Vrrrrrrrrrrrrrrrrrrrrrrrrrrrrrrrrrrrrrrrrrrrrrrrrrrrrrrrrrrrrrrrrrrrrrrrrrrrrrrrrrrrrrrrrrrrrrrrrrrrrrrrrrrrrrrrrrrrrrrrrrrrrrrrrrrrrrrrrrrrrrrrrrrrrrrrrrrrrrrrrrrrrrrrrrrrrrrrrrrrrrrrrrrrrrrrrrrrrrrrrrrrrrrrrrrrrrrrrrrrrrrrrrrrrrrrrrr.
Os meninos aguardavam a Kombi e aquele barulho estranho os incomodava.
Vrrrrrrrrrrrrrrrrrrrrrrrrrrrrrrrrrr.Vrrrrrrrrrrrrrrrrrrrrrrrrrrrrrr.Vrrrrrrrrrrrrrrrrrrrrrrrrrrrrrrrrrrrrrrrrrrrrrrrrrrrrrrrrrrrrrrrrrrrrrrrrrrrrrrrrrrrrrrrrrrrrrrrrrrr.
Sofia perguntou: — Que barulheira é essa?
— Parece que vem da outra rua . Respondeu Guilherme, irmão da Sofia.
Neste momento chegavam Clíssia e Átila, outros dois irmãos.
— Ô, Guilherme, que barulho é esse?
— Foi o que acabei de perguntar, disse Sofia.
— Não sei não, Átila, mas parece que vem lá da outra rua.

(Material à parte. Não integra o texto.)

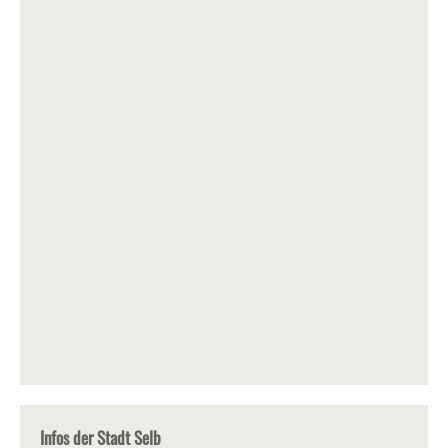
Infos der Stadt Selb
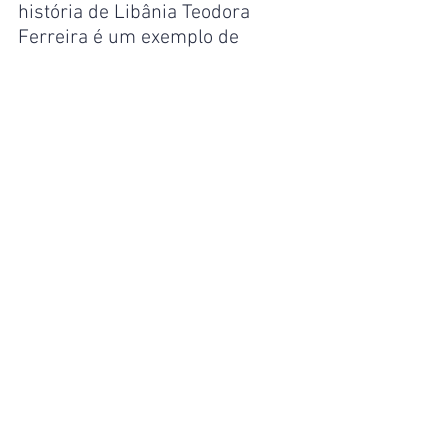
história de Libânia Teodora 
Ferreira é um exemplo de 
dedicação e sucesso na 
educação. Ele também enfatizou 
o compromisso da atual gestão 
do Executivo municipal em 
expandir o número de creches 
na cidade, visando proporcionar 
um espaço seguro para as mães 
deixarem seus filhos enquanto 
trabalham.
“A inauguração da Creche 
Municipal Professora Libânia 
Teodora Ferreira representa 
mais um avanço na oferta de 
educação infantil de qualidade 
em Manaus, proporcionando às 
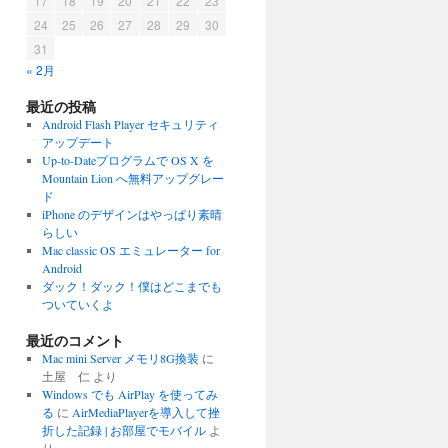
17
18
19
20
21
22
23
24
25
26
27
28
29
30
31
« 2月
最近の投稿
Android Flash Player セキュリティ
アップデート
Up-to-Dateプログラムで OS X を
Mountain Lion へ無料アップグレー
ド
iPhone のデザインはやっぱり素晴
らしい
Mac classic OS エミュレーター for
Android
ダック！ダック！僕はどこまでも
ついていくよ
最近のコメント
Mac mini Server メモリ8G換装
に
土屋 仁
より
Windows でも AirPlay を使ってみ
る
に
AirMediaPlayerを導入して挫
折した記録 | お部屋でモバイル
よ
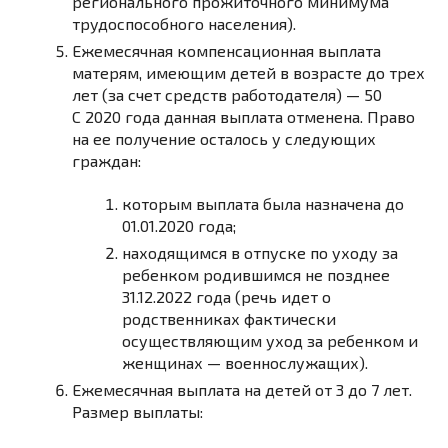
регионального прожиточного минимума
трудоспособного населения).
Ежемесячная компенсационная выплата
матерям, имеющим детей в возрасте до трех
лет (за счет средств работодателя)
—
50
С 2020 года данная выплата отменена. Право
на ее получение осталось у следующих
граждан:
которым выплата была назначена до
01.01.2020 года;
находящимся в отпуске по уходу за
ребенком родившимся не позднее
31.12.2022 года (речь идет о
родственниках фактически
осуществляющим уход за ребенком и
женщинах — военнослужащих).
Ежемесячная выплата на детей от 3 до 7 лет.
Размер выплаты:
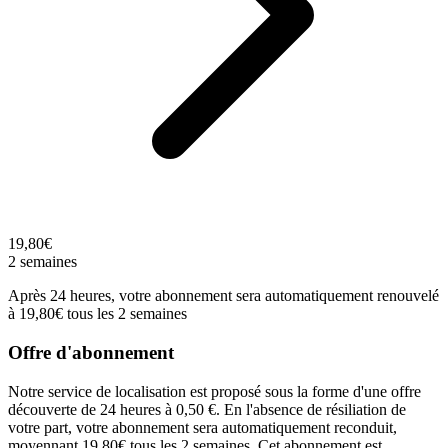
19,80€
2 semaines
Après 24 heures, votre abonnement sera automatiquement renouvelé
à 19,80€ tous les 2 semaines
Offre d'abonnement
Notre service de localisation est proposé sous la forme d'une offre
découverte de 24 heures à 0,50 €. En l'absence de résiliation de
votre part, votre abonnement sera automatiquement reconduit,
moyennant 19,80€ tous les 2 semaines. Cet abonnement est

— Vamos ver o que é? Sugeriu Clíssia.
Átila retrucou logo:
— É. A gente vai ver o que é e perde a Kombi, né? E depois? Quem leva a gente para a escola?
Enquanto discutiam, a Kombi apareceu .Vrrrrrrrrrrrruuuuuuuuuuuuummmmmmmmmmmmmmmmm.Vrrrrrrrrrrrrrrruuuuuuuuuuuuummmmmmmmmm.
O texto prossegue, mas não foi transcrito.